▸ **What is being asked**
Starting with the line that contains "Leikittele väreillä" and ending with the final line of the data below, print those lines exactly and nothing else.

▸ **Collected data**

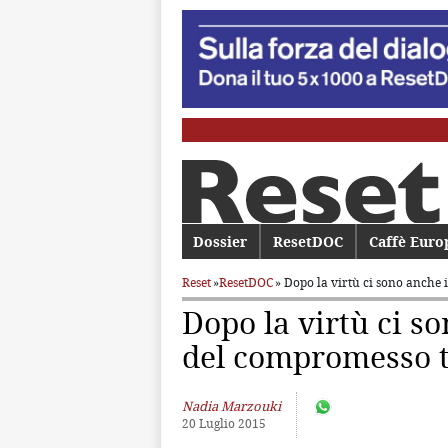
Menu principale
Dossier
Vai al contenuto principale
Vai al contenuto secondario
ResetDOC
Caffè Euro
Reset
»
ResetDOC
» Dopo la virtù ci sono anche i
Dopo la virtù ci so
del compromesso 
Nadia Marzouki
20 Luglio 2015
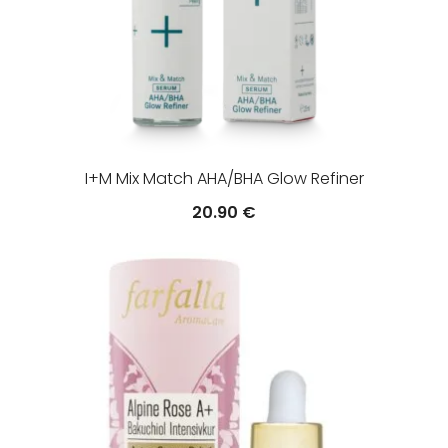
I+M Mix Match AHA/BHA Glow Refiner
20.90
€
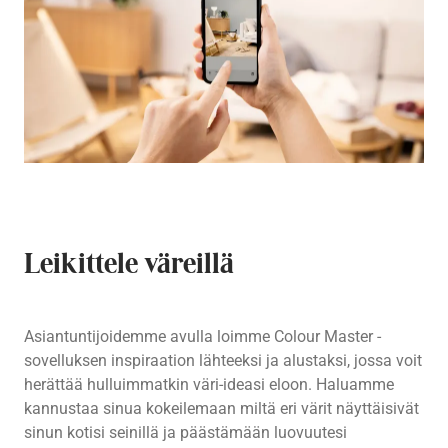
Leikittele väreillä
Asiantuntijoidemme avulla loimme Colour Master -
sovelluksen inspiraation lähteeksi ja alustaksi, jossa voit
herättää hulluimmatkin väri-ideasi eloon. Haluamme
kannustaa sinua kokeilemaan miltä eri värit näyttäisivät
sinun kotisi seinillä ja päästämään luovuutesi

▸ **Result of this exercise**
Leikittele väreillä
Asiantuntijoidemme avulla loimme Colour Master -
sovelluksen inspiraation lähteeksi ja alustaksi, jossa voit
herättää hulluimmatkin väri-ideasi eloon. Haluamme
kannustaa sinua kokeilemaan miltä eri värit näyttäisivät
sinun kotisi seinillä ja päästämään luovuutesi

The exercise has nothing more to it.